Here's the uncomfortable truth: when you tell Meta's algorithm to get you 'engagement' or 'reach', you're giving it a very specific command: "Find me the largest number of people for the lowest possible price." The algorithm is incredibly good at its job, so it does exactly that. It seeks out the users inside your target audience who are serial likers, sharers, and commenters—the ones who are least likely to ever click with intent, pull out a credit card, and actually buy something. Why? Because those users aren't in high demand from other advertisers who are optimising for sales. Their attention is cheap. You are literally paying Facebook to find you the worst possible audience for a home furnishings brand.
I remember one e-commerce client, they sold women's apparel, and came to us with the exact same problem. Loads of likes, lovely comments, huge video view counts. Their agency at the time was chuffed. But thier sales were flat. We switched off all their 'awareness' campaigns on day one. It felt scary for them, but it's the only way forward.
The best brand awareness you can get is a sale. Awareness is a byproduct of having a great product that solves a real problem, not a prerequisite for making a sale. You need to switch your campaign objective to 'Conversions' with the 'Purchase' event, even for your cold audiences. Yes, your CPM will go up. Your cost per click will probably increase too. But the quality of the person seeing and clicking your ad will be infinitly higher, because you've told the algorithm to find people who actually buy stuff online. It's a completely different instruction and it gets a completely different result.
The Wrong Way (Your Current Path)
The Right Way (Our Recommendation)
I'd say you should collapse your funnel and simplify your account...
So, what does this mean for your TOFU/MOFU/BOFU budget allocation? You stop allocating it that way entirely. It's making your life more difficult and it's not how Meta's machine learning works best in 2024. You don't need to manually guide people from one stage to the next with different campaigns and budgets. The algorithm is smart enough to do that on its own if you give it the right goal and enough data.
Instead of three leaky buckets, I'd suggest a much simpler, more powerful structure with just two main campaigns:
1. One Prospecting Campaign (Cold Traffic)
- Objective: Conversions (optimised for Purchase).

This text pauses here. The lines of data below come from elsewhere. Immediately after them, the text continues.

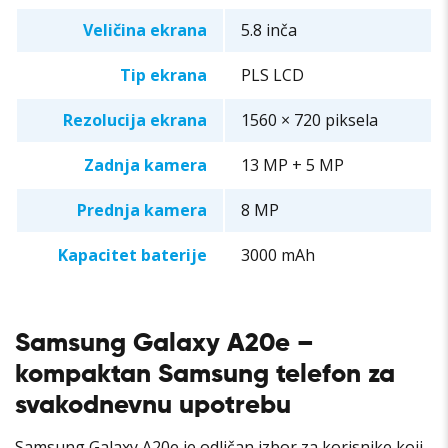
Veličina ekrana
5.8 inča
Tip ekrana
PLS LCD
Rezolucija ekrana
1560 × 720 piksela
Zadnja kamera
13 MP + 5 MP
Prednja kamera
8 MP
Kapacitet baterije
3000 mAh
Samsung Galaxy A20e –
kompaktan Samsung telefon za
svakodnevnu upotrebu
Samsung Galaxy A20e je odličan izbor za korisnike koji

- Budget: Put the vast majority of your spend here, maybe 70-80%. This is your engine for growth.
- Audiences: This is where you test. You'll have multiple ad sets, each testing a different high-potential audience. More on what those audiences should be in a moment.
2. One Retargeting Campaign (Warm/Hot Traffic)
- Objective: Conversions (optimised for Purchase). You can also use the Catalog Sales objective here.
- Budget: The remaining 20-30%.
- Audiences: You can group your MOFU and BOFU audiences together here. For example, one ad set for all website visitors in the last 30 days (excluding purchasers), and another ad set for people who Added to Cart or Initiated Checkout in the last 14 days (excluding purchasers). If your budget is small, you might even combine all of these into a single retargeting ad set to give the algorithm more data to work with.
This structure solves your budget allocation question. You're not manually setting proportions based on guesswork. You're allocating the majority of the budget to finding new customers, and a smaller, sufficient portion to closing the deal with those who have already shown interest. This also addresses your MOFU stability problem. By simplifying, you give the algorithm more data within each ad set, which leads to more stable performance. You're not spreading the data too thin across too many campaigns and ad sets.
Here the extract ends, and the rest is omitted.